Dos destaques, Tóquio (Úrsula Corberó) segue sendo a com maior espaço e justifica o trabalho dedicado da atriz, Denver (Jaime Lorente) perde força, assim como os demais, incluindo o Professor, que parece muito mais perdido e inseguro do que antes. Há um novo vilão raso e superficial, vivido pelo ator José Manuel Poga, apesar de ainda explorar levemente outros, como a inspetora Alicia Sierra (Najwa Nimri) e Arturo Román (Enrique Arce) que, aliás, tem uma das piores subtramas da temporada, completamente inserida sem contexto e que se perde no meio de tantas outras.
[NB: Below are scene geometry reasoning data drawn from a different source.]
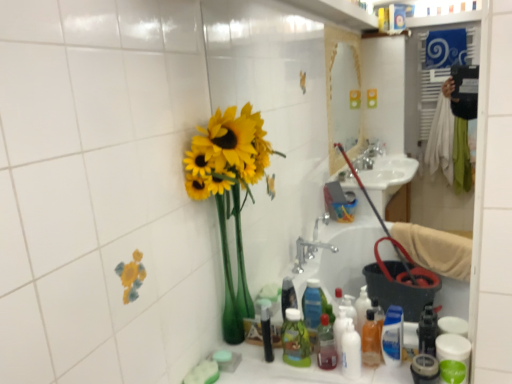 Question: From the image's perspective, relative to blue glossy bottle at lower right, acting as the 1th cleaning product starting from the right, is green plastic bottle at lower center above or below?

Choices:
 (A) below
 (B) above

Answer: (A)

Question: In terms of width, does green plastic bottle at lower center look wider or thinner when compared to blue glossy bottle at lower right, positioned as the second cleaning product in left-to-right order?

Choices:
 (A) wide
 (B) thin

Answer: (A)

Question: Which is nearer to the green plastic bottle at lower center?

Choices:
 (A) white glossy bottle at lower center, arranged as the 2th cleaning product when viewed from the right
 (B) translucent orange bottle at lower center, which is the first bottle from right to left
 (C) yellow matte sunflowers at left
 (D) black plastic toothbrush at lower center, which is the 3th bottle in right-to-left order
 (E) blue glossy bottle at lower right, acting as the 1th cleaning product starting from the right

Answer: (D)

Question: Considering the real-world distances, which object is closest to the blue glossy bottle at lower right, positioned as the second cleaning product in left-to-right order?

Choices:
 (A) black plastic toothbrush at lower center, which is the 3th bottle in right-to-left order
 (B) translucent plastic bottle at center, which appears as the second bottle when viewed from the left
 (C) white glossy bottle at lower center, arranged as the 2th cleaning product when viewed from the right
 (D) green plastic bottle at lower center
 (E) translucent orange bottle at lower center, which is the first bottle from right to left

Answer: (E) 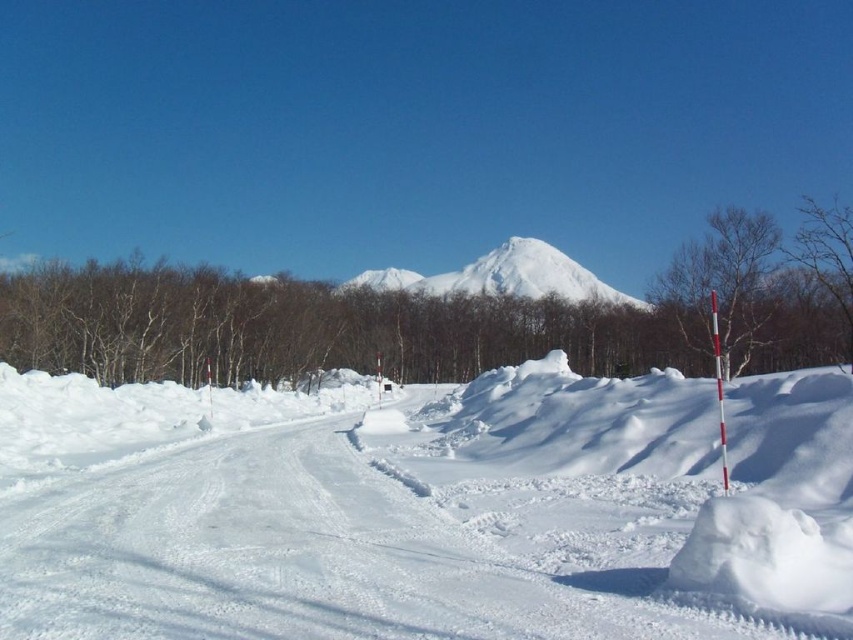 Which is below, white snow at center or bare branches at upper right?

Positioned lower is white snow at center.

Can you confirm if white snow at center is wider than bare branches at upper right?

No.

Is point (676, 548) positioned before point (834, 220)?

Yes.

Where is `white snow at center`? The image size is (853, 640). white snow at center is located at coordinates (426, 509).

Which is behind, point (537, 252) or point (851, 346)?

Point (537, 252)

This screenshot has height=640, width=853. Describe the element at coordinates (505, 276) in the screenshot. I see `white snow-covered mountain at center` at that location.

Locate an element on the screen. The height and width of the screenshot is (640, 853). white snow-covered mountain at center is located at coordinates (505, 276).

Is bare wood tree at right behind white snow-covered mountain at center?

No.

Does bare wood tree at right appear under white snow-covered mountain at center?

Yes.

Is point (758, 323) farther from camera compared to point (405, 269)?

No, it is in front of (405, 269).

The image size is (853, 640). In order to click on bare wood tree at right in this screenshot , I will do `click(723, 284)`. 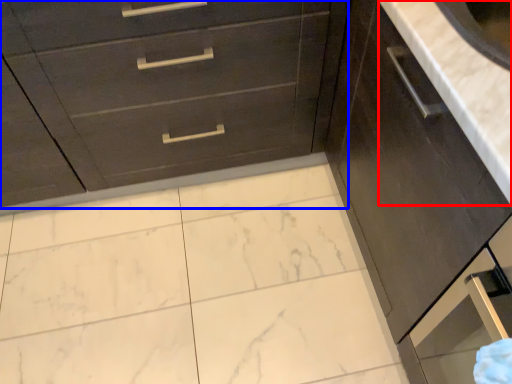 Question: Which point is closer to the camera, counter top (highlighted by a red box) or chest of drawers (highlighted by a blue box)?

Choices:
 (A) counter top
 (B) chest of drawers

Answer: (A) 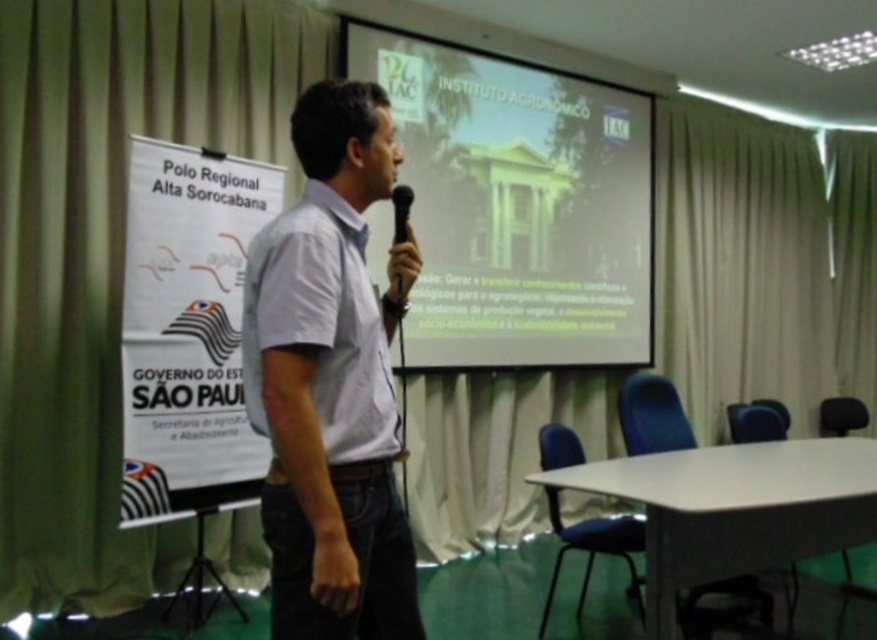 You are an event organizer who needs to ensure the projector screen is visible to all attendees. Considering the sizes of the white glossy projector screen at upper center and the white matte shirt at center, which one is more likely to catch the audience members attention from a distance?

The white glossy projector screen at upper center has a larger size compared to the white matte shirt at center, so it is more likely to catch the audience members attention from a distance. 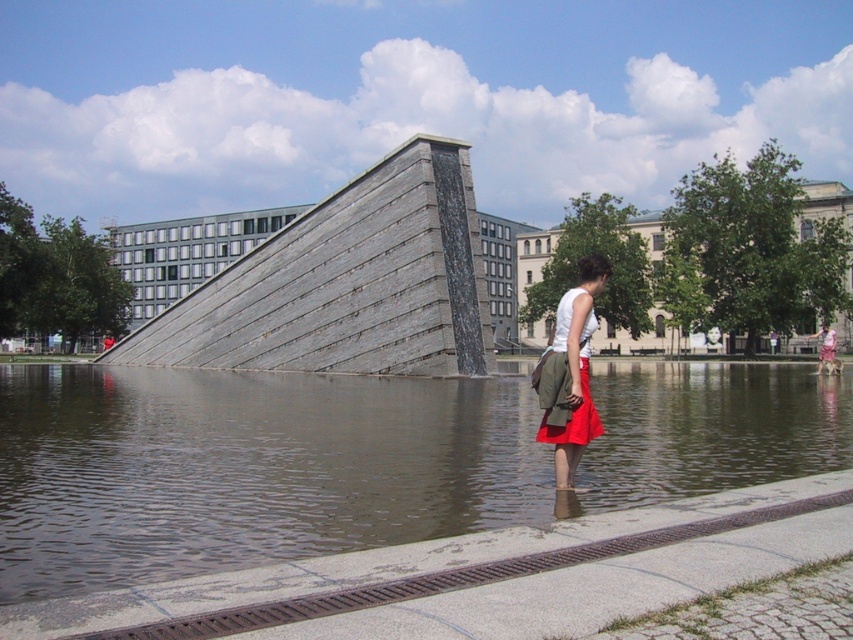 Question: Considering the real-world distances, which object is farthest from the gray stone pyramid at center?

Choices:
 (A) brown water at center
 (B) matte khaki shorts at center

Answer: (B)

Question: Can you confirm if brown water at center is positioned above gray stone pyramid at center?

Choices:
 (A) yes
 (B) no

Answer: (B)

Question: Which point is closer to the camera taking this photo?

Choices:
 (A) (570, 317)
 (B) (99, 545)

Answer: (B)

Question: Is brown water at center wider than gray stone pyramid at center?

Choices:
 (A) no
 (B) yes

Answer: (B)

Question: Which object appears closest to the camera in this image?

Choices:
 (A) brown water at center
 (B) gray stone pyramid at center
 (C) matte khaki shorts at center

Answer: (A)

Question: Considering the relative positions of brown water at center and matte khaki shorts at center in the image provided, where is brown water at center located with respect to matte khaki shorts at center?

Choices:
 (A) below
 (B) above

Answer: (A) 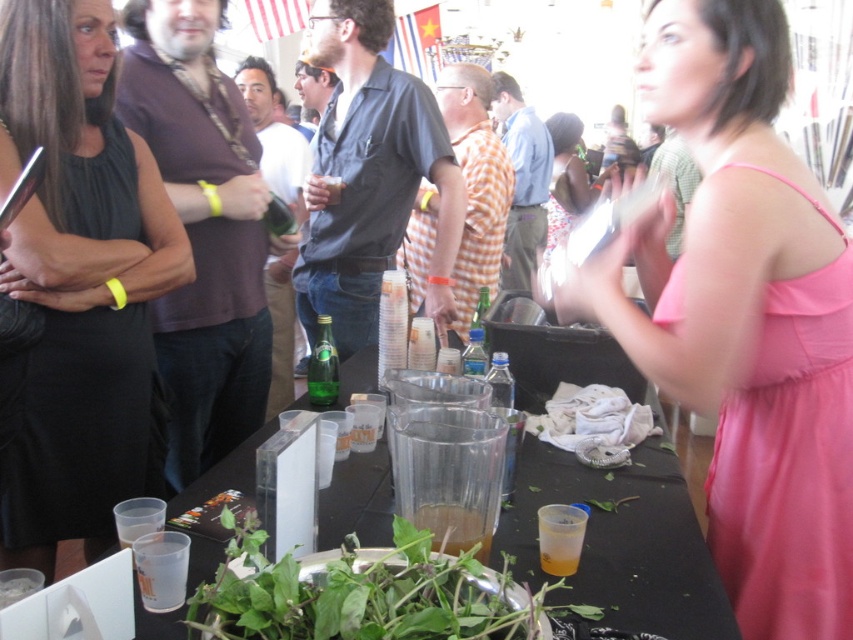 In the scene shown: You are at a party and want to find the pink satin dress at right. Where should you look in relation to the green leafy vegetable at center?

The pink satin dress at right is above the green leafy vegetable at center, so you should look upwards from the green leafy vegetable at center to find it.

You are at a party and need to grab a drink quickly. You see a translucent plastic cup at center and a green glass bottle at center on the table. If you reach for the cup first, will you have to stretch your arm more than 1 meter to also grab the bottle?

The translucent plastic cup at center is 84.64 centimeters away from the green glass bottle at center. Since 84.64 cm is less than 1 meter, you won not have to stretch your arm more than 1 meter to grab the bottle after the cup. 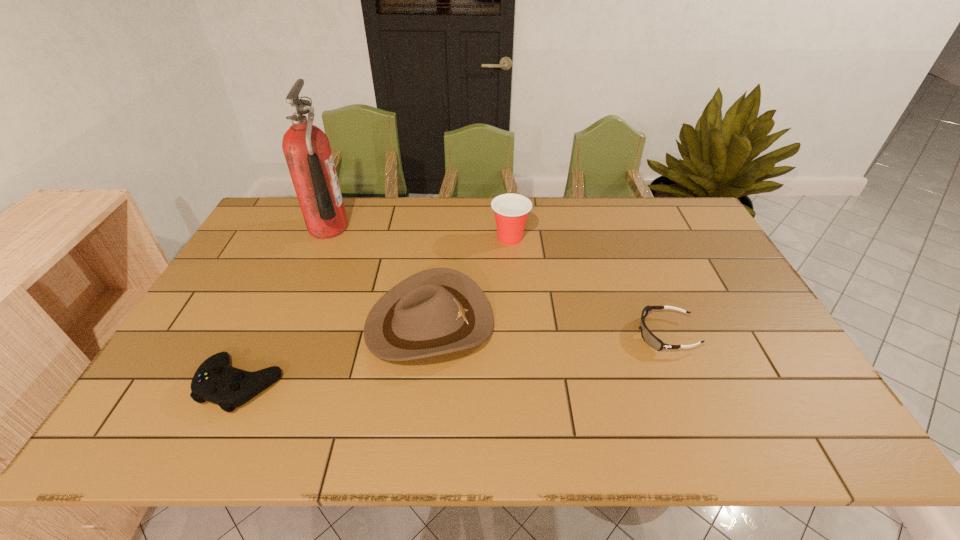 I want to click on free space located 0.210m on the front and sides of the goggles, so click(558, 334).

In order to click on free location located on the front and sides of the goggles in this screenshot , I will do `click(489, 334)`.

Where is `blank area located on the front and sides of the goggles`? blank area located on the front and sides of the goggles is located at coordinates (585, 334).

Locate an element on the screen. This screenshot has width=960, height=540. fire extinguisher situated at the far edge is located at coordinates (306, 148).

At what (x,y) coordinates should I click in order to perform the action: click on cup located at the far edge. Please return your answer as a coordinate pair (x, y). Looking at the image, I should click on (511, 210).

You are a GUI agent. You are given a task and a screenshot of the screen. Output one action in this format:
    pyautogui.click(x=<x>, y=<y>)
    Task: Click on the object that is at the near edge
    Image resolution: width=960 pixels, height=540 pixels.
    Given the screenshot: What is the action you would take?
    pyautogui.click(x=215, y=381)

Identify the location of object that is at the left edge. The image size is (960, 540). (215, 381).

Locate an element on the screen. The image size is (960, 540). object present at the near left corner is located at coordinates (215, 381).

Locate an element on the screen. This screenshot has width=960, height=540. vacant space at the far edge of the desktop is located at coordinates pyautogui.click(x=464, y=234).

Find the location of a particular element. vacant region at the near edge is located at coordinates (262, 442). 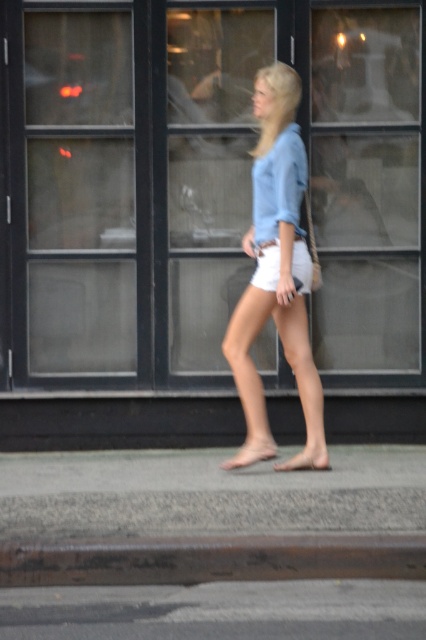 You are standing at point (294, 456) and want to walk to point (308, 515). Given the scene described, is the path between these two points clear of any obstacles?

Yes, the path between point (308, 515) and point (294, 456) is clear because the woman is walking along the sidewalk in front of the storefront and there are no mentioned obstacles in the scene description.

In the scene shown: You are a pedestrian standing on the sidewalk. You see the gray asphalt at lower center and the barefoot sandal at lower center. Which object is closer to you?

The gray asphalt at lower center is in front of the barefoot sandal at lower center, so the gray asphalt at lower center is closer to you. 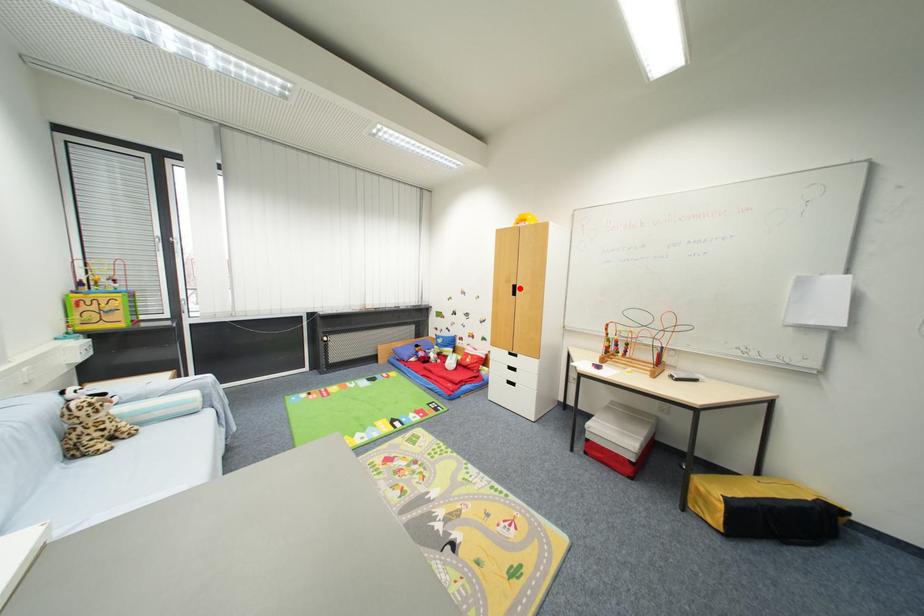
Dessa vez, há sim uma tentativa de explorar os coadjuvantes para dar um pouco mais de força para a história, além de trazer uma personagem nova (Julia/Manila), com potencial de ser uma das melhores (vivida pela atriz Belén Cuesta), porém, não vai muito além disso e, de todas as partes, é a que mais parece ser um aglomerado de introduções, sem começo, meio e fim, para o tão necessário final da história (nas possíveis partes 5 e 6, esperamos!)

Com mais pontos baixos do que altos dessa vez, a 4ª Parte de ‘La Casa de Papel’ apresenta desgaste, desacelera a história, para que a mesma possa ser dilatada até a última gota de ideias mirabolantes, e desperdiça personagens carismáticos, enquanto foca nos coadjuvantes na tentativa de trazer fôlego para a trama. O roteiro fecha pontas soltas, como era de se esperar, mas gasta tempo demais na investida de unir os personagens em um mesmo lugar, se esquecendo de acrescentar alguma novidade relevante, que mostre a necessidade de estender por tantos anos uma história que, visivelmente, já deveria ter terminado enquanto estava por cima. Felizmente, na construção do suspense e plot twist, segue com vigor, algo que a torna a personificação de “série-maratona”, de tantos ganchos que possui. Por muito pouco não configura um total desperdício de tempo, seus personagens são carismáticos e, ainda que pequena, há uma chama de criatividade que permanece acesa. A questão é: por quanto tempo até decretar falência no plano mirabolante e começar a se repetir?